TASK DESCRIPTION :: An exact reproduction of the records is required, with all images left out.

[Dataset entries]
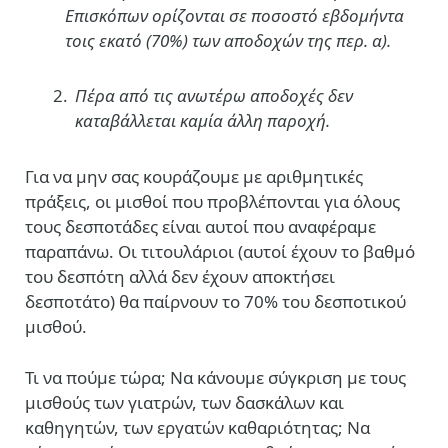
Επισκόπων ορίζονται σε ποσοστό εβδομήντα
τοις εκατό (70%) των αποδοχών της περ. α).
Πέρα από τις ανωτέρω αποδοχές δεν
καταβάλλεται καμία άλλη παροχή.
Για να μην σας κουράζουμε με αριθμητικές
πράξεις, οι μισθοί που προβλέπονται για όλους
τους δεσποτάδες είναι αυτοί που αναφέραμε
παραπάνω. Οι τιτουλάριοι (αυτοί έχουν το βαθμό
του δεσπότη αλλά δεν έχουν αποκτήσει
δεσποτάτο) θα παίρνουν το 70% του δεσποτικού
μισθού.
Τι να πούμε τώρα; Να κάνουμε σύγκριση με τους
μισθούς των γιατρών, των δασκάλων και
καθηγητών, των εργατών καθαριότητας; Nα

EXERCISE RESPONSE ::
Επισκόπων ορίζονται σε ποσοστό εβδομήντα
τοις εκατό (70%) των αποδοχών της περ. α).
Πέρα από τις ανωτέρω αποδοχές δεν
καταβάλλεται καμία άλλη παροχή.
Για να μην σας κουράζουμε με αριθμητικές
πράξεις, οι μισθοί που προβλέπονται για όλους
τους δεσποτάδες είναι αυτοί που αναφέραμε
παραπάνω. Οι τιτουλάριοι (αυτοί έχουν το βαθμό
του δεσπότη αλλά δεν έχουν αποκτήσει
δεσποτάτο) θα παίρνουν το 70% του δεσποτικού
μισθού.
Τι να πούμε τώρα; Να κάνουμε σύγκριση με τους
μισθούς των γιατρών, των δασκάλων και
καθηγητών, των εργατών καθαριότητας; Nα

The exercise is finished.